Of all the entries below, retype only the lines from the one with "IIoT'den yararlanma" through the one with "Datos de co", exactly as they appear.

Page-level text extractions
****
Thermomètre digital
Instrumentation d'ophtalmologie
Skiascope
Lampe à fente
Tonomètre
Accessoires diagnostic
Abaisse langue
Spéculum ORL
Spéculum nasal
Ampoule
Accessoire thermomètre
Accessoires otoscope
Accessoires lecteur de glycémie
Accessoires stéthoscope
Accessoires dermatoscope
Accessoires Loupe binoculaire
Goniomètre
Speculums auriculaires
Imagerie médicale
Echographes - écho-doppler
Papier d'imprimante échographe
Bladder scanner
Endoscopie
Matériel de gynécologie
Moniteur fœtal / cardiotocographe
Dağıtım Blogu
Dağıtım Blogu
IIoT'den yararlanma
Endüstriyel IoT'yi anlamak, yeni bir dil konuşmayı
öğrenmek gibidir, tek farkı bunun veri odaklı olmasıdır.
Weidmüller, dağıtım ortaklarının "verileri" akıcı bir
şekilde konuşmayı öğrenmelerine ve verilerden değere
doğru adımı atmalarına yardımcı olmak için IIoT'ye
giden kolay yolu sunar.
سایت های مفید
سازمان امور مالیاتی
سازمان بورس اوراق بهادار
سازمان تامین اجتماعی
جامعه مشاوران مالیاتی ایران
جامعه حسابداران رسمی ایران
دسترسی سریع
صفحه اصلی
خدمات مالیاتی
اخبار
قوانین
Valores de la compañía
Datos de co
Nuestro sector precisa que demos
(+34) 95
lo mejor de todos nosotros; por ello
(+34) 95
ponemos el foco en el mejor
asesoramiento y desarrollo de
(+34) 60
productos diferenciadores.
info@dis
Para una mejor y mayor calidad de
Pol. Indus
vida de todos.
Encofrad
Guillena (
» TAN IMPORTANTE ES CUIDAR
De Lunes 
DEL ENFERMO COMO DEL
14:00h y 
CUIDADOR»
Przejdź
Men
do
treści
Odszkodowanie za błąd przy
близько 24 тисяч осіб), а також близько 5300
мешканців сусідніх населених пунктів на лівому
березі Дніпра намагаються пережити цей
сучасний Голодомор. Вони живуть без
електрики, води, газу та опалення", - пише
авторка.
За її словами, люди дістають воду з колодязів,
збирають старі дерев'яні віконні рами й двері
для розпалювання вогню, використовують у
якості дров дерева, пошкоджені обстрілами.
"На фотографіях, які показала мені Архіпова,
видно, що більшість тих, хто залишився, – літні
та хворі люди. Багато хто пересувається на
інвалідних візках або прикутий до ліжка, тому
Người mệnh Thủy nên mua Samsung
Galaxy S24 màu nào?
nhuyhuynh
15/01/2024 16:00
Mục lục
****
Completed exercise —
IIoT'den yararlanma
Endüstriyel IoT'yi anlamak, yeni bir dil konuşmayı
öğrenmek gibidir, tek farkı bunun veri odaklı olmasıdır.
Weidmüller, dağıtım ortaklarının "verileri" akıcı bir
şekilde konuşmayı öğrenmelerine ve verilerden değere
doğru adımı atmalarına yardımcı olmak için IIoT'ye
giden kolay yolu sunar.
سایت های مفید
سازمان امور مالیاتی
سازمان بورس اوراق بهادار
سازمان تامین اجتماعی
جامعه مشاوران مالیاتی ایران
جامعه حسابداران رسمی ایران
دسترسی سریع
صفحه اصلی
خدمات مالیاتی
اخبار
قوانین
Valores de la compañía
Datos de co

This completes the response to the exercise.